24 Comments
User's avatar
David's avatar

Is PMSF still a viable way to expedite a cut phase if used strategically during it and not repeatedly every day?

tom.woah's avatar

Did a WBC test and found that I have a bunch of deficiencies. Barely any copper, Vit A, Vit K, floor levels of cysteine, b12, b6, vit c, inositol, and a bunch of other shit. Very frustrating as it just points to me not eating the right foods and/or having absorption issues.

Also did a Mitome test and found my complex 1 is running at like 23 % basically impaired glucose metabolism and 80% complex 2 fat metabolism.

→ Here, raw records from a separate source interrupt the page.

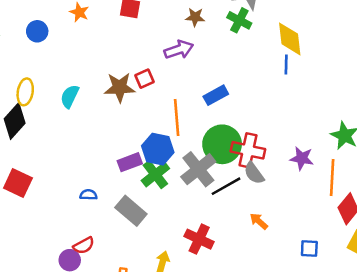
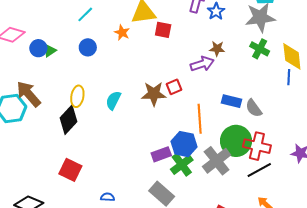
brown star: (195, 17) -> (217, 49), moved
green cross: (239, 20) -> (260, 49), moved
blue rectangle: (216, 95) -> (232, 101), turned 42
gray semicircle: (254, 173) -> (254, 108), moved
black line: (226, 186) -> (259, 170), moved
blue semicircle: (88, 195) -> (108, 197), moved

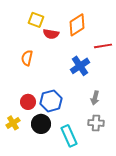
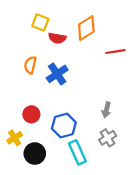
blue cross: (80, 66) -> (57, 74), moved
blue hexagon: (51, 101) -> (64, 126), moved
gray cross: (96, 123) -> (108, 138), turned -35
black circle: (41, 124) -> (35, 154), moved

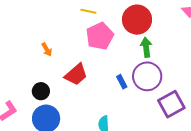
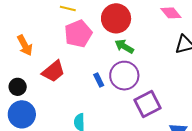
green arrow: (146, 47) -> (124, 46), turned -54
orange arrow: (47, 49) -> (25, 45), size x1.5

Where do I start with all this, do I fix the nutrient deficiencies and do things start to fall in place? And how heavily would you rely on supplements? Im trying to do 1-2oz liver a day now but its hard to get down. Thanks for what you do man. I was doing low dose andractim but think that the low androgens are prob related to all these deficiencies I found out about so switching focus a bit

Surprisingly I dont feel like shit everyday which makes me wonder

Brandon's avatar

What is your opinion on low dose accutane (10-20mg)? Is there anything I should be cautious about? What is the cumulative dosage I should hit if you think it is okay and is fine to take it while on a future steroid cycle?

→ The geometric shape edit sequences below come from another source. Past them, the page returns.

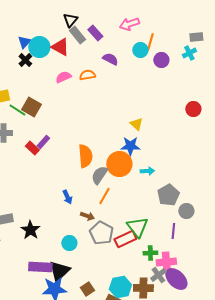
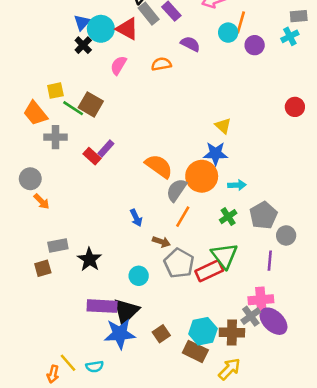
pink semicircle: (63, 77) -> (118, 65), moved, turned -35
orange semicircle: (85, 156) -> (159, 166), turned -50
green cross: (150, 253) -> (228, 217), moved, turned -32

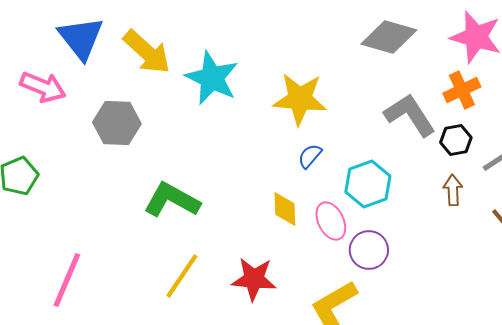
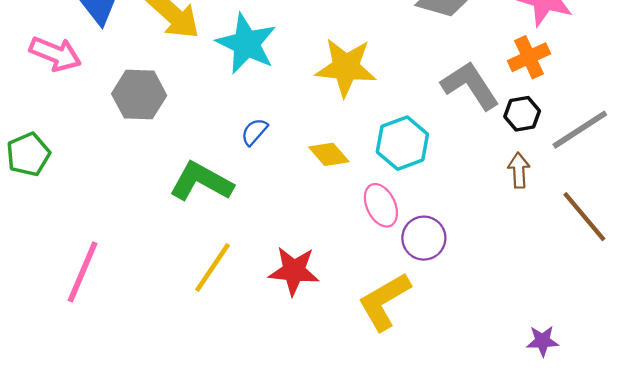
blue semicircle: (310, 156) -> (254, 132), moved
cyan hexagon: (368, 184) -> (402, 143), moved
yellow diamond: (285, 209) -> (329, 154), moved, turned -39

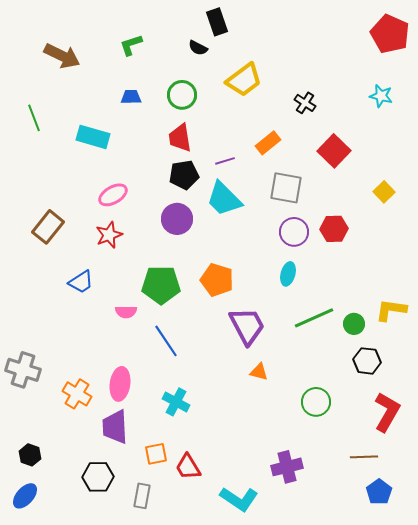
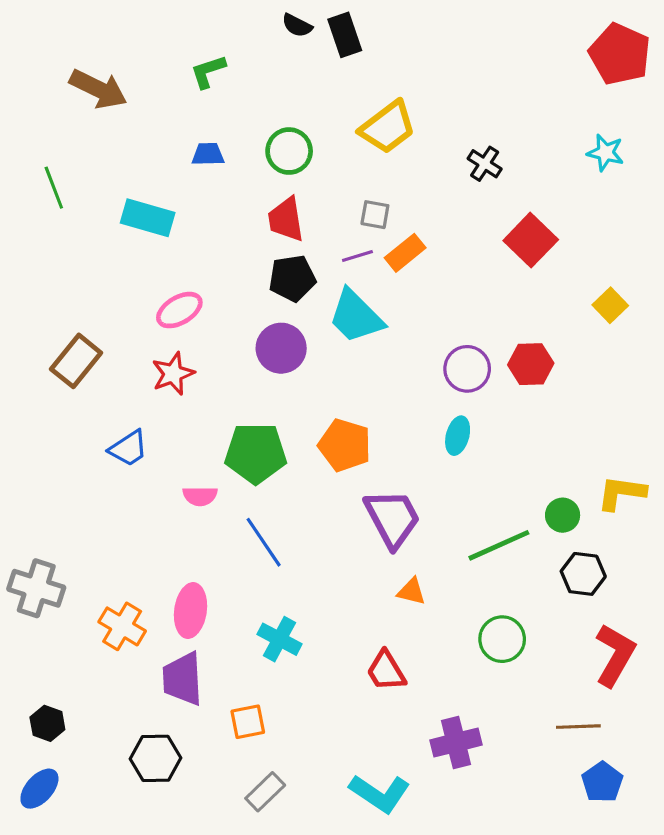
black semicircle: (198, 48) -> (297, 25), moved
orange rectangle: (268, 143) -> (405, 253), moved
gray square: (286, 188) -> (375, 215), moved, size x0.6
green line: (314, 318) -> (499, 545), moved
red trapezoid: (188, 467) -> (386, 671), moved
gray rectangle: (142, 496) -> (265, 792), moved, turned 35

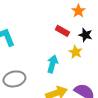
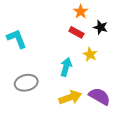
orange star: (78, 11) -> (81, 12), moved
black star: (85, 35) -> (101, 27), moved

For context, I developed seborrheic dermatitis/bad dandruff after doing a steroid cycle which I believe grew my sebaceous glads/increased sebum production and want to take low dose accutane to shrink the glands/lower sebum production. My diet, circadian rhythm, etc. are locked in.

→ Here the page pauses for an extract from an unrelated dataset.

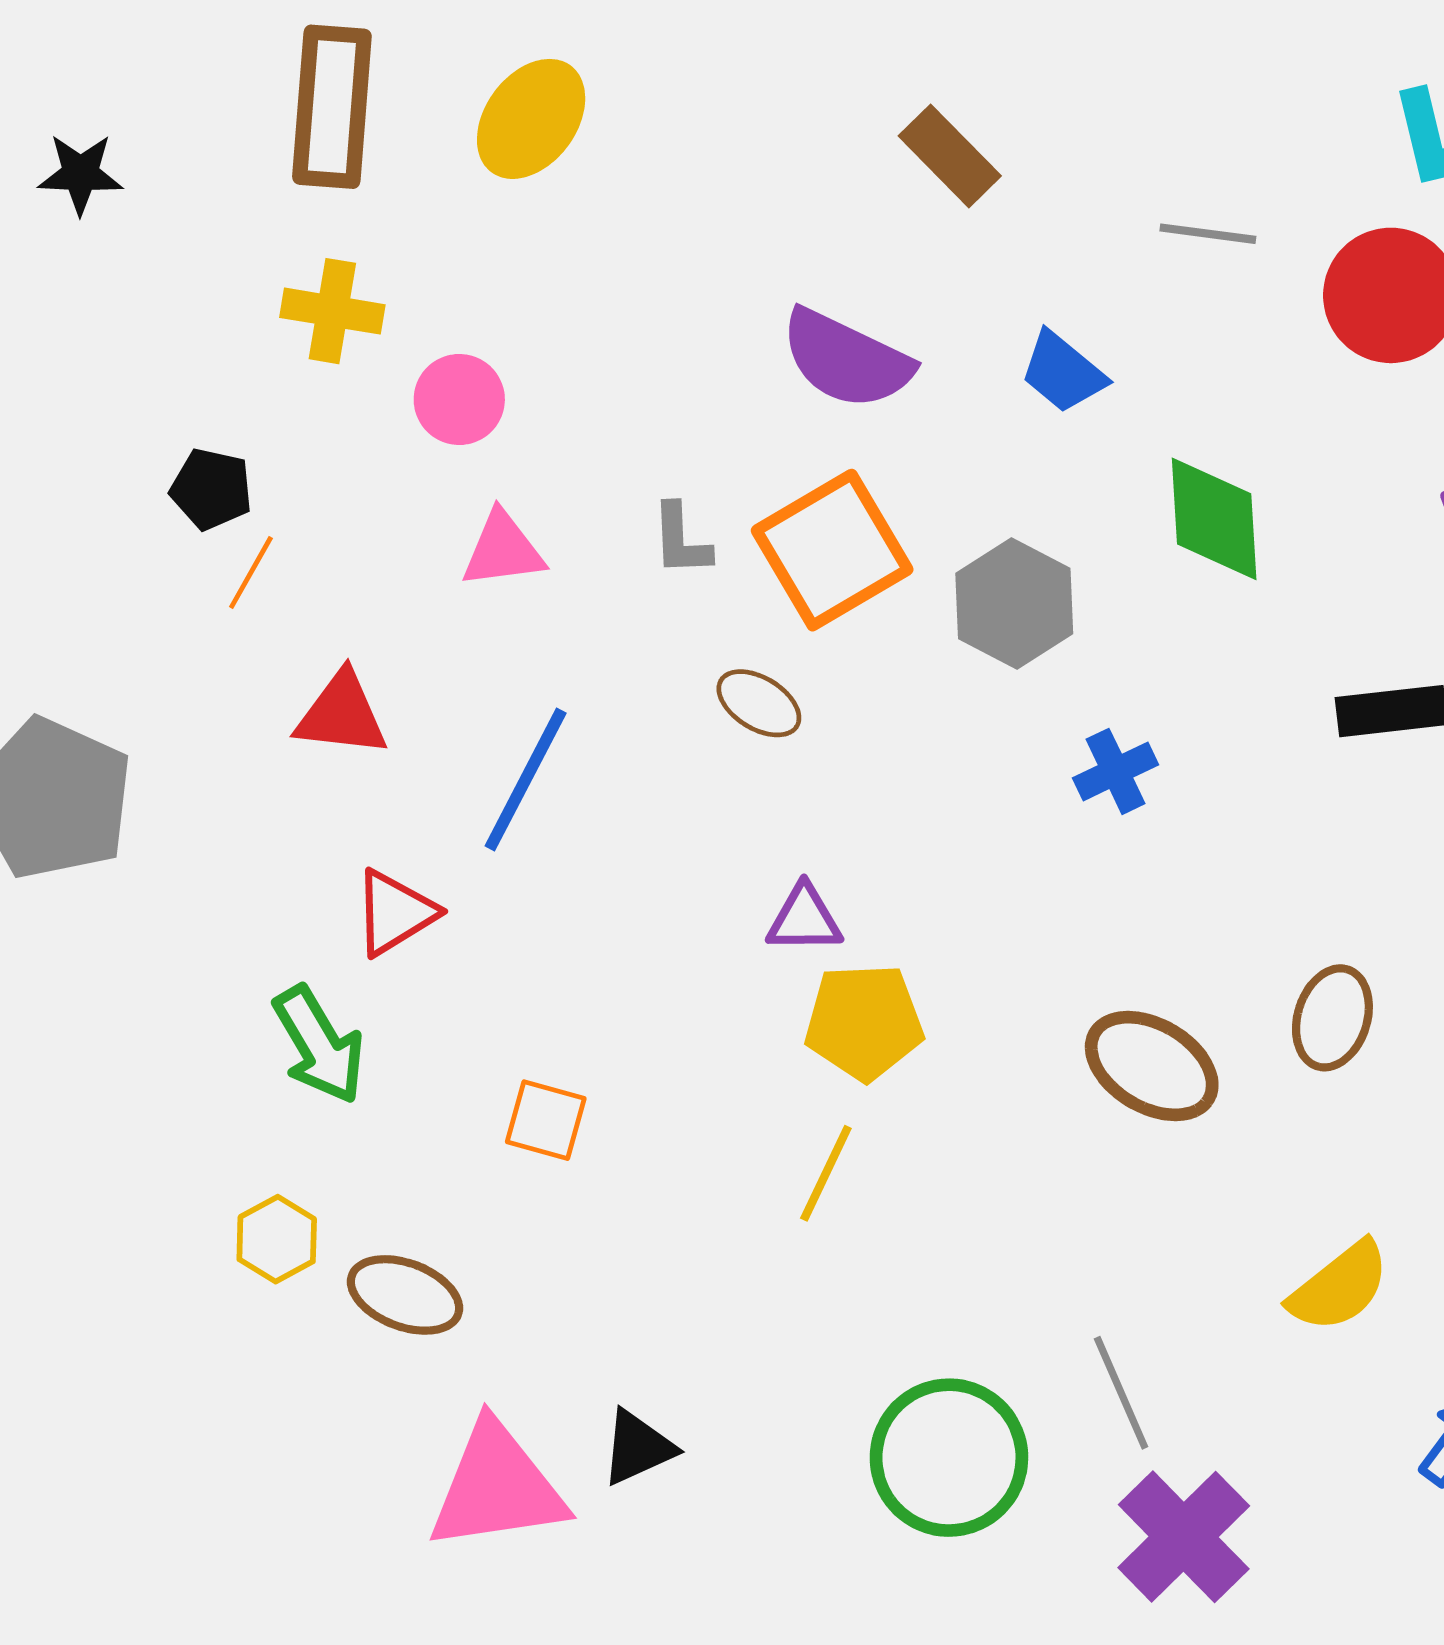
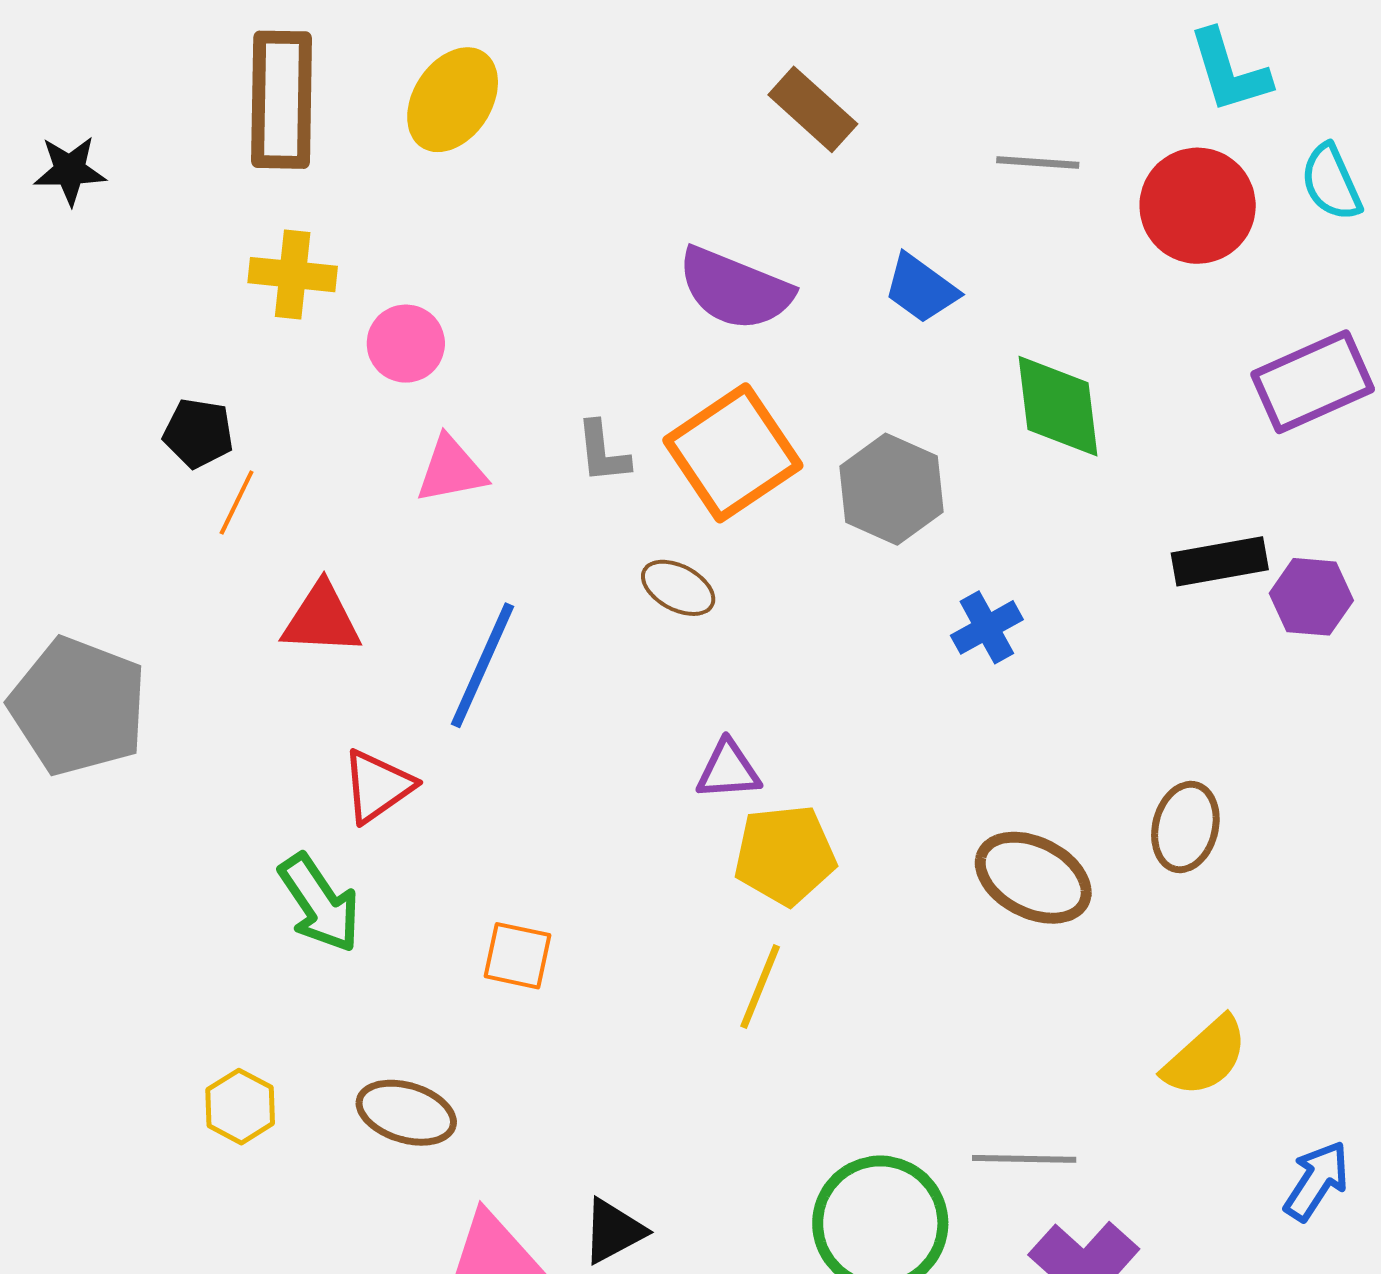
yellow hexagon: (277, 1239) -> (240, 1107), moved
gray line: (1121, 1393) -> (1024, 1159), turned -62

BowTied Biohacker's avatar

"My diet, circadian rhythm, etc. Are locked in" evidently not at all or you wouldn't be considering Accutane 😂

Brandon's avatar
3hEdited

If you say so, but the seb derm has persisted ever since I did a steroid cycle which I believe was caused by androgens growing my sebaceous gland and has persisted since despite being natty. Just looking for your opinion on low dose accutane

BowTied Biohacker's avatar

A steroid cycle (no other context given) revealed underlying dysfunction and you want permission for accutane.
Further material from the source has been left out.